Bright Pageantry Lessens the Dark Of Mid-Winter At Holiday Time

Communal celebrations known as `revels' are catching on in several US cities

CAROLS and costumes, mythological stories and mimes, dancers and mummer's plays, trumpets and timbals, puppets and poems. Add a good dose of audience participation and what do you get? A celebration called the Christmas Revels that has become a holiday tradition in seven cities across the United States.

The Christmas Revels was started in 1957 when a singer named John Langstaff staged a production in New York City. Although it received critical praise, it was an expensive feat, so plans for future productions were shelved.

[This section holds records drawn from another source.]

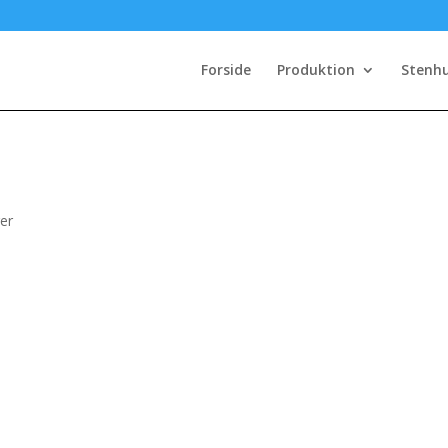
Forside
Produktion
Stenh
er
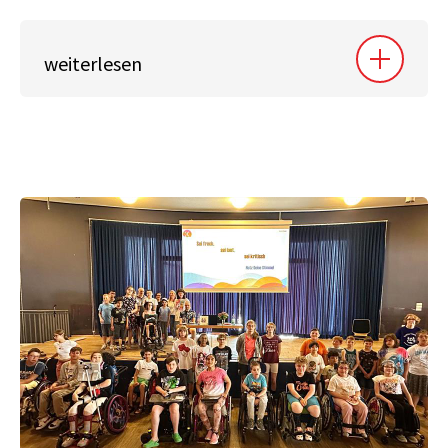
weiterlesen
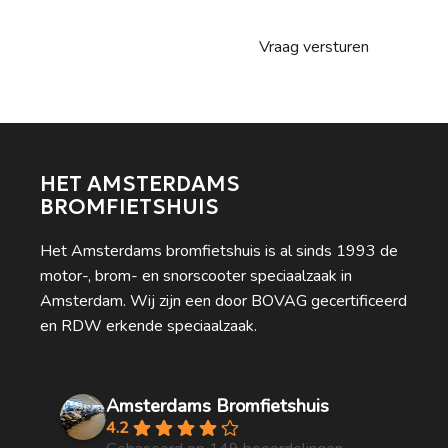
HET AMSTERDAMS
BROMFIETSHUIS
Het Amsterdams bromfietshuis is al sinds 1993 de
motor-, brom- en snorscooter speciaalzaak in
Amsterdam. Wij zijn een door BOVAG gecertificeerd
en RDW erkende speciaalzaak.
Amsterdams Bromfietshuis
4.2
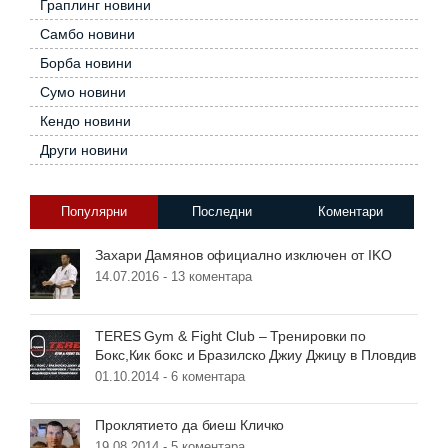
Граплинг новини
Самбо новини
Борба новини
Сумо новини
Кендо новини
Други новини
Популярни
Последни
Коментари
Захари Дамянов официално изключен от IKO
14.07.2016 -
13 коментара
TERES Gym & Fight Club – Тренировки по
Бокс,Кик бокс и Бразилско Джиу Джицу в Пловдив
01.10.2014 -
6 коментара
Проклятието да биеш Кличко
19.08.2014 -
5 коментара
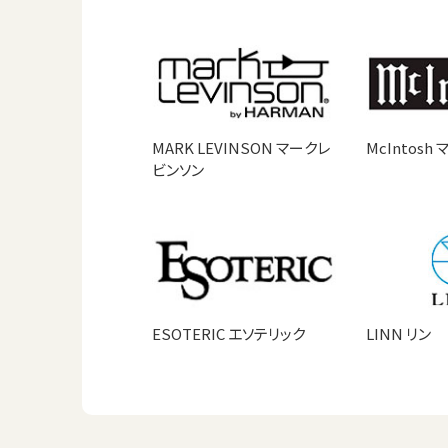
MARK LEVINSON マークレ
McIntosh
ビンソン
ESOTERIC エソテリック
LINN リン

But 14 years later in 1971, Mr. Langstaff's daughter persuaded him to put on revels in Cambridge, Mass. Father and daughter organized the event, which was so successful it became a fixture of the community. Since then, Hanover, N.H.; Washington; Philadelphia; Houston; New York; and Oakland, Calif., have formed revels groups. Seattle, Pittsburgh, and Portland, Ore., are in various planning stages. Each community has its own organization but is contractually and artistically affiliated with the Cambridge Revels.

Langstaff emphasizes that the Christmas Revels is really a winter solstice celebration. Each year, it draws more than 50,000 people of many faiths and religions. ``Revels is a nondenominational performance,'' celebrating renewal and light coming out of winter darkness, he says.

While the revels contains some of the same elements year after year - the Abbots Bromley Horn Dance, the mummer's plays, and the Lord of the Dance - each is built around a theme.

Popular ones have focused on medieval, Renaissance, and Eastern European rituals, dances, and songs.

But Langstaff has also expanded the repertoire by including non-European-based revels, such as one on the Georgia sea islands that centered around gospel music and African-American spirituals.

He and other research- ers will spend part of this January in Central America viewing Mayan and other Indian culture rituals. They plan on using the material for a future revels production.

The celebration combines the talents of professionals and amateurs as well as children. The audience also plays a big role.

``It's a form of music theater that is different from the way in which we usually think of concerts and plays because of the element of participation as well as the way in which revels doesn't have a plot,'' says Elizabeth Lloyd Mayer, artistic director for the San Francisco Bay Revels. ``There's a cohesiveness to each show, but it doesn't follow a strict story line.''

The Cambridge Revels this year has Scandinavia as its theme. Langstaff explains how the performance is structured.

``When people first come in ... we'll quickly teach them a couple of simple carols and refrains we're going to be using in the first act,'' he says. That will be followed by mythological stories from Finland acted out by colorful puppets; a chorus; Norwegian musicians; morris dancers; music and dance performed by a group from Finland; a poem from the Shetland Islands; a Santa Lucia procession; and more.

Many revels organizations expand beyond Christmas. The Cambridge Revels also stages spring and midsummer revels, along with one that celebrates the sea.

In Hanover, N.H., Revels North produces country and Shaker revels.